Thursday, January 17, 2013

The End of the World!


Wife Klem and I enjoy our weekly routine of Friday Night Movie Night. Put the kids to bed, pour a glass of beer or hooch, a bowl of snacks and watch a film. We recently watched Seeking a Friend For the End of the World (2012) starring Steve Carrell. A fun movie about the world coming to an end by means of a huge asteroid on a collision course with earth. Got us thinking, what would we do?

So you have two weeks notice about THE asteroid. It is irrefutably going to crush us. What do we do? For me, it comes down to three stages of action: immediate, preparation, then the waiting.


[Stage 1] Immediate:
Immediately upon hearing the asteroid news, I would go to the bank and max out our ATM cards. Cash, I figure, could be crucial because some merchants may refuse credit cards under these circumstances where humanity would be gone by the time the bill came due. Next stop, the grocery store because I don’t know if this supply line (i.e., food) would be available all the way up until the asteroid collision. Wouldn’t want to come to an unsightly end due to neglect while the asteroid is still en route. And besides, if it can be arranged, you might as well enjoy some degree of comfort in these final days plying oneself with grub. Final major acquisition stop would be Walmart to stock up on a few additional key ingredients. A quick summation:

·       Bank - max out ATM cards
·       Fuel for cars - would be crummy if we had someplace to go, or family to see, but no fuel
·       Grocery store - grub (preferably stuff that can be eaten right out of the can or with little preparation just in case the electricity or gas were not available), water, fruit, meats (hot dogs and lunch meat – these things will last two weeks)
·       Walmart - batteries, walkie-talkies (would want ability to remain in contact with my people), flashlights, solar battery chargers (in case electricity and batteries become unavailable)
·       Propane tank refill (a few final barbecue outtings)

Drop off supplies at home then go back out for a second round amidst the rising chaos. Endure it now while there’s still a chance to acquire necessities . . . or bonus items such as frozen turkeys, pies, and video games.


[Stage 2] Preparation:
Once the immediate action is accomplished to the best of our abilities it’d be time to make a checklist and assess what other preparation is needed to make the final two weeks safe, secure, and enjoyable.

·       Fill a few tubs full of water.
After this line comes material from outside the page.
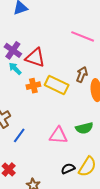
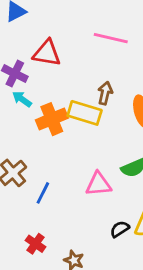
red triangle: (35, 58) -> (47, 53), moved
brown arrow: (82, 75) -> (105, 93), moved
orange cross: (33, 86) -> (52, 119), size x1.5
You don’t know how long water would be available, so this would be our emergency supply.
·       Water purification kit – get one from Walmart or a Sporting Goods shop?
·       Rechargeable batteries in use throughout the house – charge them full while electricity remains available.


[Stage 3] The Waiting:
What to do with oneself once safety and preparation are accomplished? First, a few things that I would NOT do, possibly ever again. Yard maintenance – mowing or watering of the lawn, raking leaves, honing the sprinkler system to maximum efficiency, and trim bushes. I wouldn’t pay any bills (or at least make only the minimum payment - you know, what if the asteroid misses us, wouldn’t want to have to contend with an overdue penalty), and I wouldn’t go to work. I wouldn’t quit, I’d just put in for two week’s vacation. Again, no need to quit, what if the asteroid misses and I need to return to gainful employment?

The bulk of the final two weeks, once stage I and stage II are secured, would be spent as if it were Thanksgiving. Big meals with family and friends (see turkeys above – turkey reference is to the food, not family members and friends). I’d intend to close this thing out by socially gorging on people I know and love. Phone calls and e-mails to those folks I couldn’t reach, provided these lines of communication remain operable. Reminisce on past joys.
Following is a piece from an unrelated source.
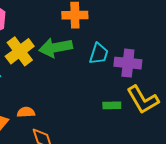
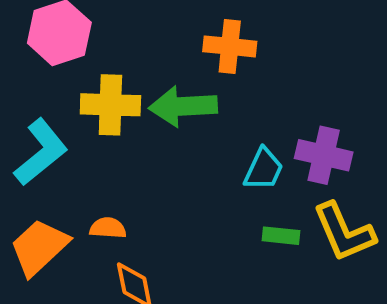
yellow cross: (20, 51) -> (110, 105), turned 32
cyan trapezoid: (99, 54) -> (264, 169), moved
Also, with things coming to an end, no need to save good food, beers, or assorted spirits for special occasions. After all, we’d be in a situation where there would likely be no more occasions at all. This is it! Candy bars, ice cream, hot chocolate, beef jerkey, and ‘sugar’ cereals. It’s time to zero it all out. Empty the cupboards of the good stuff right down the gullet.


Please let me know what I missed. Would be nice to know in advance so that I may update the checklists.